**** DATA PROVIDED ****

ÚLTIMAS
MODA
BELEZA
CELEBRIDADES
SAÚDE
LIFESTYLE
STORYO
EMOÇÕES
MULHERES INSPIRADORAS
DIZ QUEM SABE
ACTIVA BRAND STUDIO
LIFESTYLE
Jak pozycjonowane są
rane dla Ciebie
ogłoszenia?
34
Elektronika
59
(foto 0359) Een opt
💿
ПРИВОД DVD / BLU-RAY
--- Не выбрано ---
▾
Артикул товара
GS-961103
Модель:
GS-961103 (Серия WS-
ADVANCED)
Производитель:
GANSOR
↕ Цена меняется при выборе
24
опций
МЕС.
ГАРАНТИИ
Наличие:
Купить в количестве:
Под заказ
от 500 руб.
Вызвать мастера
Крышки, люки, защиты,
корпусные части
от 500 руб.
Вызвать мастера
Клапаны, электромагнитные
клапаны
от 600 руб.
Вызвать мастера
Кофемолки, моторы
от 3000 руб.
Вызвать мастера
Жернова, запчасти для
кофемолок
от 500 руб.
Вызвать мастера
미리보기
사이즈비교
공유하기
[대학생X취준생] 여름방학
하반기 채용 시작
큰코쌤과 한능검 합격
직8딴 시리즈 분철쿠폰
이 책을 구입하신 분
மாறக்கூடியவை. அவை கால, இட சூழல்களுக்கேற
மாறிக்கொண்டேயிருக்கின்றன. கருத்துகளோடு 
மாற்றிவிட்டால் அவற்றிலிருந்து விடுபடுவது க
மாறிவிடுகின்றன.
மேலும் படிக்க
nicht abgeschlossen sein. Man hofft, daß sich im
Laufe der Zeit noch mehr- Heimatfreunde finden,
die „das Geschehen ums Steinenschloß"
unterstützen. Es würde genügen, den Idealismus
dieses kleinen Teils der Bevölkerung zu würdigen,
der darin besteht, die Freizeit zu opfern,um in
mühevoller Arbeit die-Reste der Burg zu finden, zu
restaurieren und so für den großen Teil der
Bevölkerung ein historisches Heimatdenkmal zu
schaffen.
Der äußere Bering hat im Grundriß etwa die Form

****
**** DATA PROVIDED ****

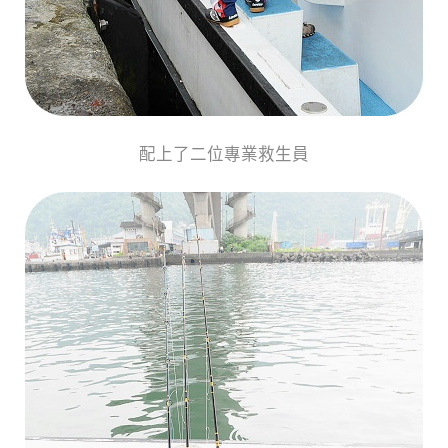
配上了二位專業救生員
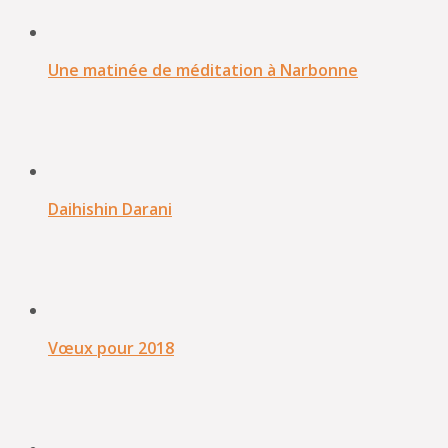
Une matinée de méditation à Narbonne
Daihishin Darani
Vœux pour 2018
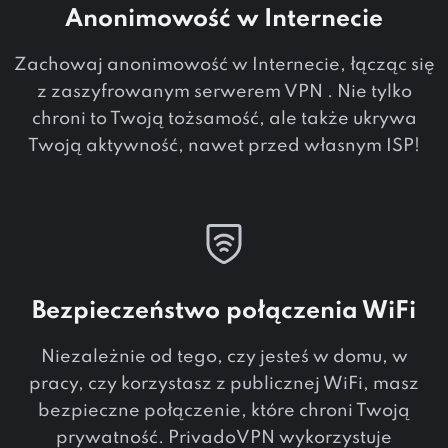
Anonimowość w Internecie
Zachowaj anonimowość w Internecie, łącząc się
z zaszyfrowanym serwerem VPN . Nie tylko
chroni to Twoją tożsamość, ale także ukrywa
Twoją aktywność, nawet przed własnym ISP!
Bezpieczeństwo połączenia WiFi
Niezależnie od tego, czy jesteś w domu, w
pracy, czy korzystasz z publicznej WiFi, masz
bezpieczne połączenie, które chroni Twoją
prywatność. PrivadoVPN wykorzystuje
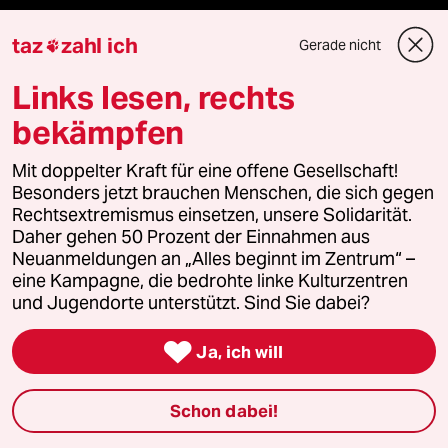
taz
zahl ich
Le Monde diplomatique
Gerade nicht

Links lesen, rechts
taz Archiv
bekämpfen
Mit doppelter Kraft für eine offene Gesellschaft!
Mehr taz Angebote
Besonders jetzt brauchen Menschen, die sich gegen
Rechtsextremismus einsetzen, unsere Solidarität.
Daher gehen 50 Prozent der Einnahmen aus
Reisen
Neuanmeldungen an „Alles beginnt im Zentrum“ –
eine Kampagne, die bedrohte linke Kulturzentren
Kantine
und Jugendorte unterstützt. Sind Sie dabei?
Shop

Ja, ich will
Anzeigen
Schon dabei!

****

WHAT IS REQUIRED = Write out, from the lines above, only those from the line with "dieses kleinen Teils" to the line with "Der äußere Bering", exactly as given, including the first and the last.

SOLUTION FOR THIS EXERCISE =
dieses kleinen Teils der Bevölkerung zu würdigen,
der darin besteht, die Freizeit zu opfern,um in
mühevoller Arbeit die-Reste der Burg zu finden, zu
restaurieren und so für den großen Teil der
Bevölkerung ein historisches Heimatdenkmal zu
schaffen.
Der äußere Bering hat im Grundriß etwa die Form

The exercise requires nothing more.